_What needs to be done_
Could you copy exactly the lines below from the one with "kilauannya. Tentu, liburan" to the one with "v březnu nebo začátkem dubna.", inclusive, leaving out any pictures?

* * * * *

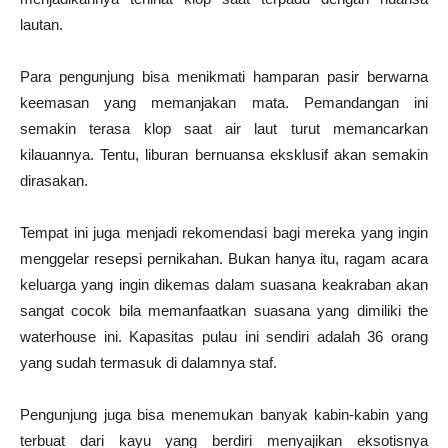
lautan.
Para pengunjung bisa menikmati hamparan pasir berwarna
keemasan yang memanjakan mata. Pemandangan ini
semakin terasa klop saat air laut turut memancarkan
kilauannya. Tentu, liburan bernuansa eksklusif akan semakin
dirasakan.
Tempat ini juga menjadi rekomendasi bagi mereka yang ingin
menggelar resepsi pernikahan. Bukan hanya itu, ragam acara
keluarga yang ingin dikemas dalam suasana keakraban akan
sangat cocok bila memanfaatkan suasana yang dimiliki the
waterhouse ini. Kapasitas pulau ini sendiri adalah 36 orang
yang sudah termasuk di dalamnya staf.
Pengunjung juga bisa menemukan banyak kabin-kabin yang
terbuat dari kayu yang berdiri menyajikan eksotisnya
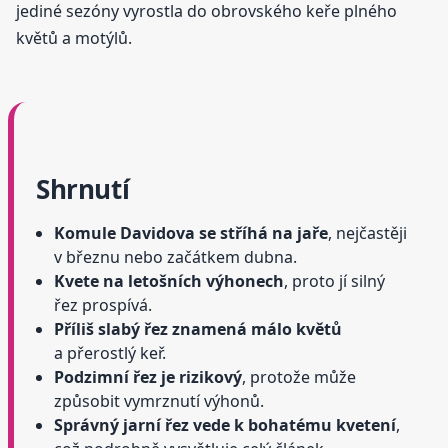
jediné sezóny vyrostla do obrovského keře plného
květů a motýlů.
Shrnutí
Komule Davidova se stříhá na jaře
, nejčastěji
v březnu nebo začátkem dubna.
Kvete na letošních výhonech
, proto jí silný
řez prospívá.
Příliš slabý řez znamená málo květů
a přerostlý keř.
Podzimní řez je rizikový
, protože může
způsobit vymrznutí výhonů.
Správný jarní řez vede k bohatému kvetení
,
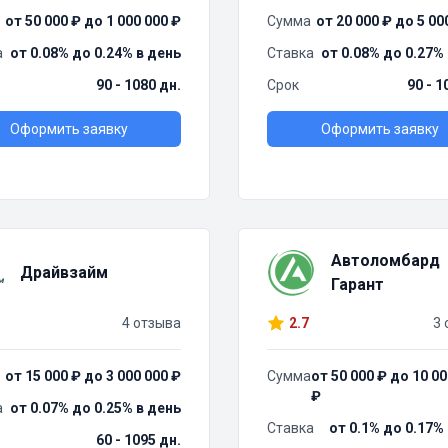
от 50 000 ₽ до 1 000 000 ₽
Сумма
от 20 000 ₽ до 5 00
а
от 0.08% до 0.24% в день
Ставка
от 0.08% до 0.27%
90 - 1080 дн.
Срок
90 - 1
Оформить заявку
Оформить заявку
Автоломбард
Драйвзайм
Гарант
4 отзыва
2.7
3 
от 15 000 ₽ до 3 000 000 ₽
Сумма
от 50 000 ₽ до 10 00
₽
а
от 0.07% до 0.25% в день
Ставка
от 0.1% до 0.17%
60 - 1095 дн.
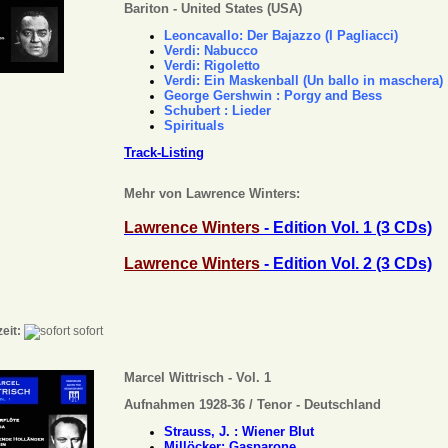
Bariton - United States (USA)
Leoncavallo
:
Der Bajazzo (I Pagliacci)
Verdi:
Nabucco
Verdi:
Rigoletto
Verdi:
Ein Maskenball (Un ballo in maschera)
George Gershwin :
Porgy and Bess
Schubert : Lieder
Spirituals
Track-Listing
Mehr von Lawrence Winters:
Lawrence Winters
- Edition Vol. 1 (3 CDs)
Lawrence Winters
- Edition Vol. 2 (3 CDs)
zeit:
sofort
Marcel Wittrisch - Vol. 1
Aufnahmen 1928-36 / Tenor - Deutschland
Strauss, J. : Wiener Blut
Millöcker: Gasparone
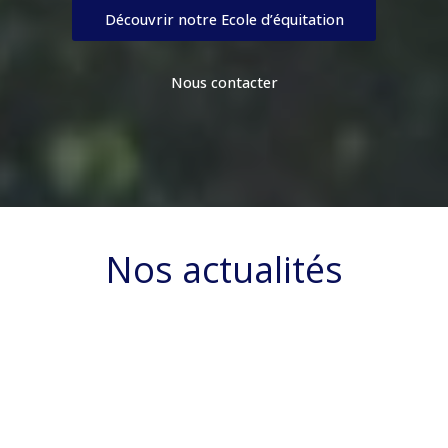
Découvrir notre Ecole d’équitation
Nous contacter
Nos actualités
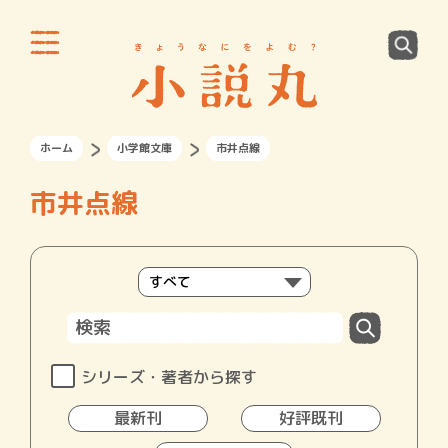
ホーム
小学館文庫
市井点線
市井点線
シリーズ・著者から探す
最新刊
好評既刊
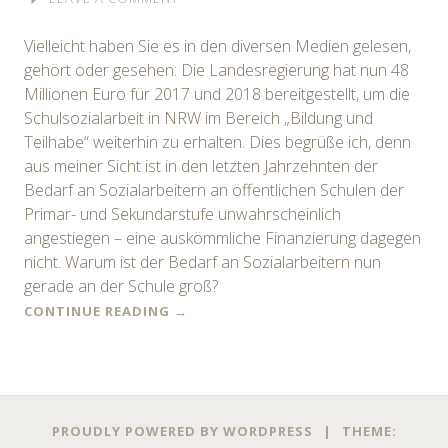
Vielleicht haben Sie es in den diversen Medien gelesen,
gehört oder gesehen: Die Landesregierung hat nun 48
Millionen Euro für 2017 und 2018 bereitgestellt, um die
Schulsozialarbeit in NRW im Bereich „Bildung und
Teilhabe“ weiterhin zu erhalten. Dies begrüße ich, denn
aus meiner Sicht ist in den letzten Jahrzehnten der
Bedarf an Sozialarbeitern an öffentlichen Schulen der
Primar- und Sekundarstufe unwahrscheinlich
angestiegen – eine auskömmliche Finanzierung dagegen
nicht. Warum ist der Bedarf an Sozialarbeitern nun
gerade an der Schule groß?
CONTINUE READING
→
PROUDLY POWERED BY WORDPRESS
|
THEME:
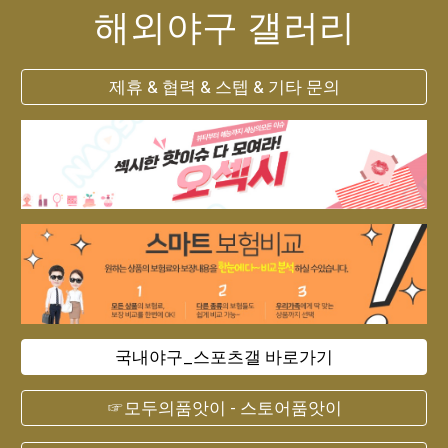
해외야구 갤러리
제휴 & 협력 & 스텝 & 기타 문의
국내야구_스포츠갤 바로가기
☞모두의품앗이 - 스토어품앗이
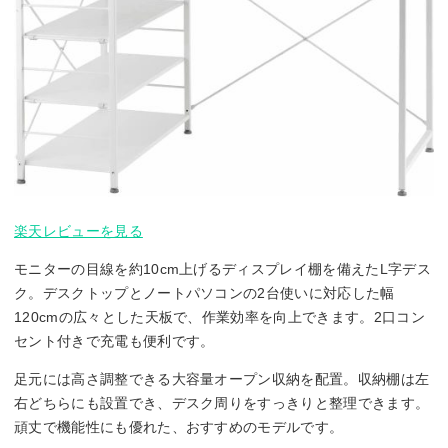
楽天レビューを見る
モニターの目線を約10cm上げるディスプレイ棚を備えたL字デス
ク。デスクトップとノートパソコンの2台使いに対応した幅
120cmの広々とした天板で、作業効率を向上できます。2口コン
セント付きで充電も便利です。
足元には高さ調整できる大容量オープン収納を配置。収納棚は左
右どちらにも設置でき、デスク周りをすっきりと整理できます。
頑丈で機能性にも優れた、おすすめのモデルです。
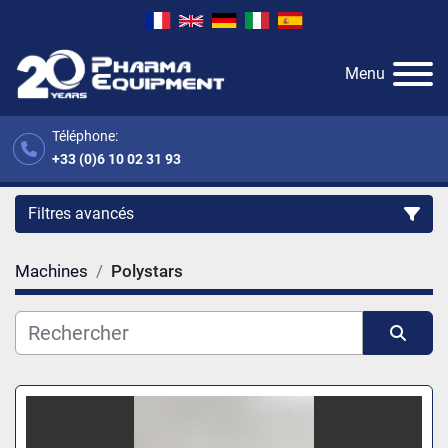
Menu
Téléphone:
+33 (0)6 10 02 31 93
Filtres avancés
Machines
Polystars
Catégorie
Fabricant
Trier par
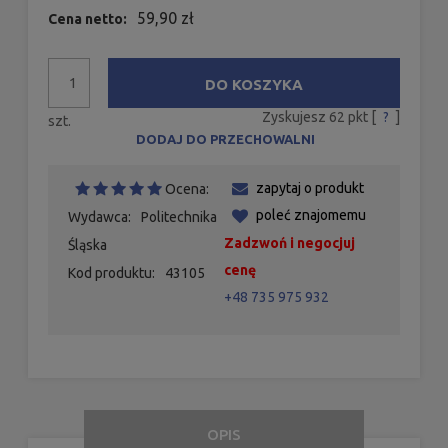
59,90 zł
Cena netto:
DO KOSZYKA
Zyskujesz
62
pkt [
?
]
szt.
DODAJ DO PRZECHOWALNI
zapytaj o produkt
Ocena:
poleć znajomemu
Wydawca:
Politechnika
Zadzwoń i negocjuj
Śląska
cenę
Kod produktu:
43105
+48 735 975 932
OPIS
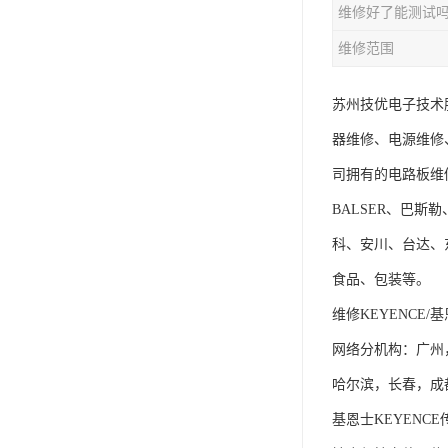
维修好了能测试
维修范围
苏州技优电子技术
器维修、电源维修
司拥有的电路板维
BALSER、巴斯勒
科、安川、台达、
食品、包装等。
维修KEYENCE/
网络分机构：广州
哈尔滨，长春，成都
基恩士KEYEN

* * * * *

_Reply to the task_
kilauannya. Tentu, liburan bernuansa eksklusif akan semakin
dirasakan.
Tempat ini juga menjadi rekomendasi bagi mereka yang ingin
menggelar resepsi pernikahan. Bukan hanya itu, ragam acara
keluarga yang ingin dikemas dalam suasana keakraban akan
sangat cocok bila memanfaatkan suasana yang dimiliki the
waterhouse ini. Kapasitas pulau ini sendiri adalah 36 orang
yang sudah termasuk di dalamnya staf.
Pengunjung juga bisa menemukan banyak kabin-kabin yang
terbuat dari kayu yang berdiri menyajikan eksotisnya
jediné sezóny vyrostla do obrovského keře plného
květů a motýlů.
Shrnutí
Komule Davidova se stříhá na jaře
, nejčastěji
v březnu nebo začátkem dubna.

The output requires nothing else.